The CIA found that it was probable that the Crown Prince directed the murder. But it pointed out that the evidence did not “conclusively” prove that probability.
So Trump was thus enabled to deny that the CIA had “concluded” that the Crown Prince was guilty. And once those heads are chopped off, all “conclusive” evidence will lie with them in a Saudi gutter.
In Sioux City, Trump famously boasted that he could go out into Fifth Avenue, New York, and shoot someone in the head and that it wouldn’t affect the loyalty of his supporters. Welcome to the club, Crown Prince Bin Salman!
Trump says none of this will affect his support for the Saudis. He condemned their lies as the “worst ever cover up”. But he won’t condemn the House of Saud or its savage Crown Prince for the murder of a columnist in an American newspaper. Nor would Trump listen to the sound recording of his murder because “it’s a suffering tape, it’s a terrible tape”.

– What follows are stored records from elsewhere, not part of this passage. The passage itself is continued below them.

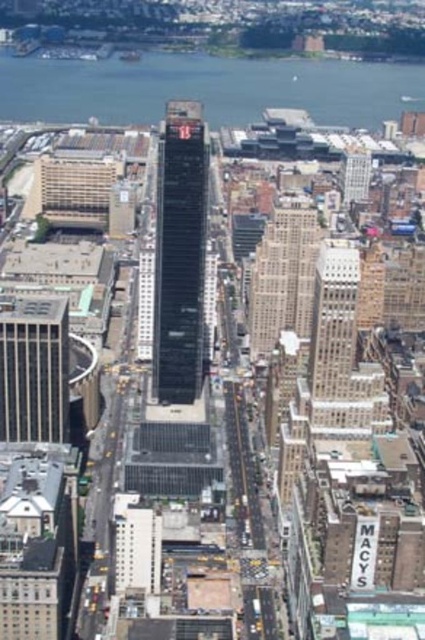 You are a drone operator trying to deliver a package to the black glass building at center. Your current position is at point (180, 253). Can you confirm if you are directly above the black glass building at center?

Yes, since the black glass building at center is located at point (180, 253), you are directly above it.

You are a drone operator trying to navigate between the gray concrete skyscraper at left and the beige stone building at center. Based on their positions, which building should you fly over first to stay above the lower one?

The gray concrete skyscraper at left is located below the beige stone building at center, so you should fly over the gray concrete skyscraper at left first to stay above the lower one.

You are a drone operator who needs to deliver a package from the gray concrete skyscraper at left to the beige stone building at center. The drone has a maximum range of 150 meters. Can the drone complete the delivery without needing a recharge?

The distance between the gray concrete skyscraper at left and the beige stone building at center is 167.65 meters, which exceeds the drone operator stated maximum range of 150 meters. Therefore, the drone cannot complete the delivery without needing a recharge. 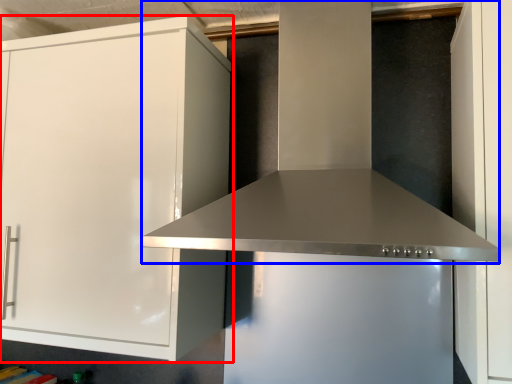 Question: Which object is further to the camera taking this photo, cabinetry (highlighted by a red box) or vent (highlighted by a blue box)?

Choices:
 (A) cabinetry
 (B) vent

Answer: (A) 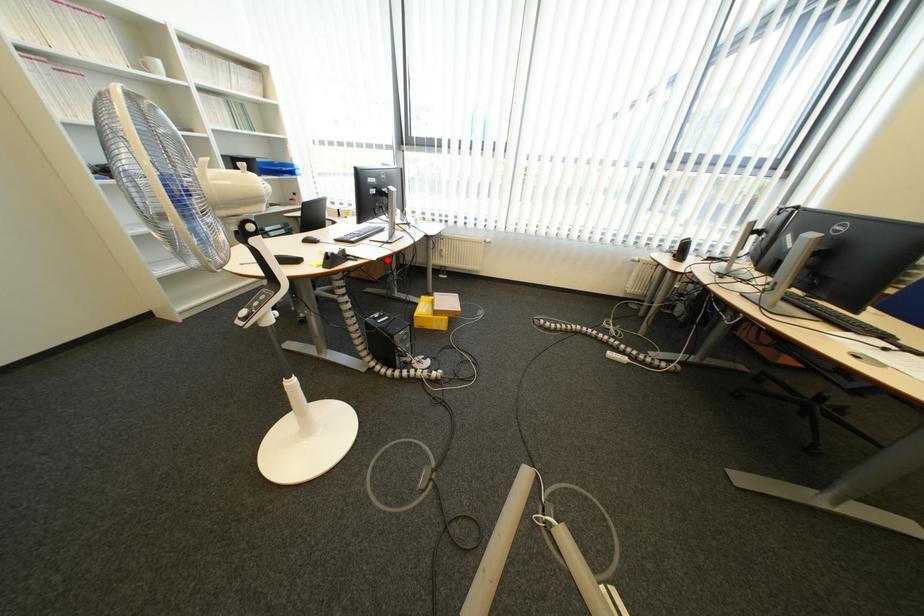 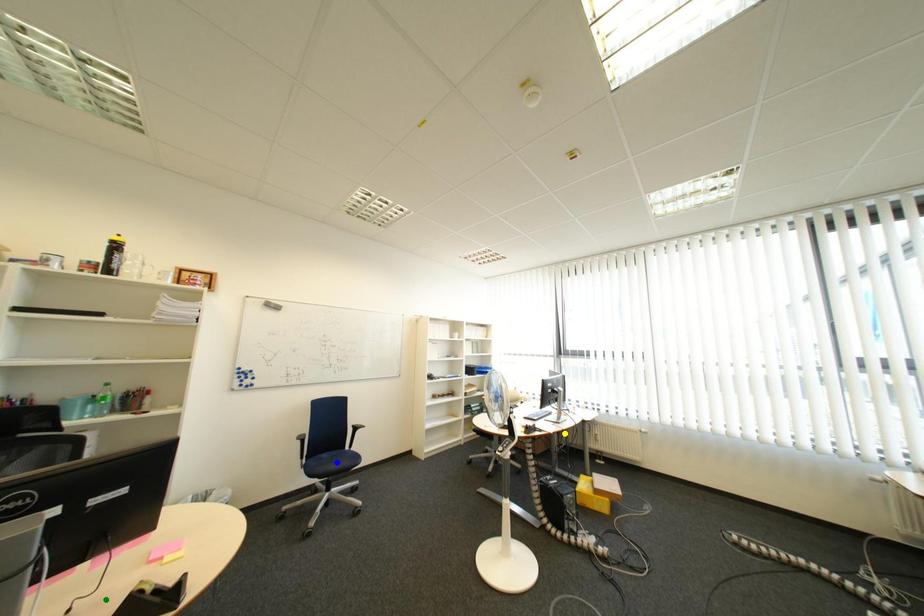 Question: I am providing you with two images of the same scene from different viewpoints. A red point is marked on the first image. You are given multiple points on the second image. In image 2, which mark is for the same physical point as the one in image 1?

Choices:
 (A) green point
 (B) blue point
 (C) yellow point

Answer: (C)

He should listen to the tape. He might just think twice about embracing the Prince.
You might think that Trump, if he really believed that he held the fate of the House of Saud in his hands, might have directed them to end their mass starvation of millions strategy in the Yemen and to call off the bombardment of Yemen’s major aid port, Hodeida.
But you would be wrong. The US is more concerned with countering the threat emanating from Houthi tribesmen than it is with saving the lives of millions of innocent people.
The Middle East has been turned into a slaughterhouse the whole way from the consulate in Istanbul to the tip of the Arabian peninsula, and many points in between, in pursuit of America’s insane policy of hitching as allies Israel and Saudi Arabia against a largely imaginary threat of Shia dominance.
There are similarities between the chief protagonists of this alliance – Trump, Netanyahu and Crown Prince Salman. Each of them is tainted by charges of corruption and cronyism. Each of them relies on close family members for political support. Each of them, in one way or another, has looted their respective economies for personal gain. Each of them has manufactured the myth that world peace depends on the three of them destroying the regime in Iran.
During the week, the Guardian newspaper carried accounts of Steve Bannon, the Irish American extremist provocateur, and his plans to destroy the European Union by financing the emergence of destructive, right-wing extremism in time to affect the outcome of the European Parliament elections.
Until they fell out, Bannon and his Breitbart friends were close allies of Donald Trump. Although Bannon was sacked from the court of King Donald, he continues to pursue his old destructive, nihilistic brand of subversive politics.
We would be very naïve to think that we have seen the worst of Donald Trump.
His self-absorption and self-idolatry was made clear in his video message to US forces for Thanksgiving. He has surrounded himself by slavish yes-men and by cowed members of his immediate family. When you think of it, their presence at the top table is more indicative of mediaeval absolutism than modern democracy.
Because America has become a fully blown plutocracy in which the citizens’ vote is almost bought and sold like a commodity, it is hard to be optimistic about the chances of the Democrats identifying and promoting a credible challenger to Trump in the 2020 elections.
There are darkening clouds on the horizon. An economic downturn seems inevitable –especially when the capacity of America to run trillion dollar deficits finally runs out of road. Do you remember when the Tea Party was pledged to end deficits?
What then? Escalating tensions and sponsoring war will become more and more attractive to Trump when all other options are exhausted.
Heaven forbid a second term for this monster.